In today's world, users have heterogeneous devices connected to a mesh of networks each
with different capabilities and restrictions. Multimedia content providers need innovative
approaches to keep not only one version of each video but having the capability to offer
different bitstreams for a variety of client capabilities as well. The previously used design of
"one size fits all" systems can not apply in diverse environments presented today. A single
bitstream with static parameter cannot satisfy the diversity presented on the client side. This is
why the researchers in Universal Multimedia Access (UMA) are working on the development
of new techniques for coding multimedia objects with maximum compression efficiency
along with flexibility in the parameters of the provided video when dealing with client devices.

The transcoding of multimedia objects requires the presence of intermediate systems that are
capable of altering the bitstream on demand. Those systems should have the capability of
manipulating different format of bitstreams. A large number of adaptation techniques exists
in today’s literature, each specialized in altering the video bitstream with respect to only one
dimension namely temporal (frame-rate), spatial (resolution), Signal to Noise Ratio (SNR), or
format conversion. In real world, adaptation of video sequences should take the form of
multi-dimensional adaptation allowing the system to do a combination of reduction processes
on different parameters of video sequence while providing the best possible quality.

In this thesis, we have focused on the transcoder policy module.

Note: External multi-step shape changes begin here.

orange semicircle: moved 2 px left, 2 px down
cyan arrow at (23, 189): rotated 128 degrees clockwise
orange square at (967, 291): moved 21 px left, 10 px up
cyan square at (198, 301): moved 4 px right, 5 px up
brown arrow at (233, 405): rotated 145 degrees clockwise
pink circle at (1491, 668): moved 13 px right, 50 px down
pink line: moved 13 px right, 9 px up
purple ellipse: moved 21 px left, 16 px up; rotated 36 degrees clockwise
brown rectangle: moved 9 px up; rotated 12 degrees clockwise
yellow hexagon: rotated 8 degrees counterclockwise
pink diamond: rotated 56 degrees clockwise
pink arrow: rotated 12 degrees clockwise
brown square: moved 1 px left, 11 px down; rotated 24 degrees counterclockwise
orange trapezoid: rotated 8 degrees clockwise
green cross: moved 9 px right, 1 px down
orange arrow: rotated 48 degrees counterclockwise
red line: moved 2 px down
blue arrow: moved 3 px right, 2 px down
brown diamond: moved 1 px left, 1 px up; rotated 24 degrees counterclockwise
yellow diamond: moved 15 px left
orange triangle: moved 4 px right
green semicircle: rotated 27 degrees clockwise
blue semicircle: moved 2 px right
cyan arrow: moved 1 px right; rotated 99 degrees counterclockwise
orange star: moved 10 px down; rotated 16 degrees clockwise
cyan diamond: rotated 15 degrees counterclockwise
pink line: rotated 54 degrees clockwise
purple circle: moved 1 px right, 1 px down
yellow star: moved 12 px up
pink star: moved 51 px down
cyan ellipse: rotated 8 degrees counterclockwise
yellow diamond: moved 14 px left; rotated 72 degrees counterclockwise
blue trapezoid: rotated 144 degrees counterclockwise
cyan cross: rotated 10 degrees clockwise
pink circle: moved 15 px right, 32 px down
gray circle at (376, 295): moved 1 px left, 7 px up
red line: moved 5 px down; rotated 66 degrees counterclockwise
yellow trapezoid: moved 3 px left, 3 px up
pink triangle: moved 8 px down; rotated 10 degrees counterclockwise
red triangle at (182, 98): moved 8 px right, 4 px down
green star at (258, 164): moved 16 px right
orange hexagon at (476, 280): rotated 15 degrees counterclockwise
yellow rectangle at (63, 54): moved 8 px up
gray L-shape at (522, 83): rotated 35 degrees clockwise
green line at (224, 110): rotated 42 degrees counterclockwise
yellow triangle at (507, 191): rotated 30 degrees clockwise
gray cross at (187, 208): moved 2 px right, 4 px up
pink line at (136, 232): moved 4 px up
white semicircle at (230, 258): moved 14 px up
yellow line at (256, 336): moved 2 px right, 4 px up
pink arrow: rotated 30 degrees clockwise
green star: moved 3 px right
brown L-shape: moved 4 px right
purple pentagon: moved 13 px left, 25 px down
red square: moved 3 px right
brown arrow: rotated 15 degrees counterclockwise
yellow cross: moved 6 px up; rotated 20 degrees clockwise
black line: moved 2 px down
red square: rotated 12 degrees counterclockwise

While most of the previous
studies in multimedia transcoding focused on the transcoding techniques, the lack of control
algorithm rendered those techniques useless. The study was directed toward the creation of
an offline data analysis model for transcoders policy module.

The results and analysis provided in this thesis help toward the creation of policy module that
control the transcoder operation for universal multimedia access.

KEYWORDS: Multimedia Transcoding, Objective Quality Assessment, Universal


Multimedia Access.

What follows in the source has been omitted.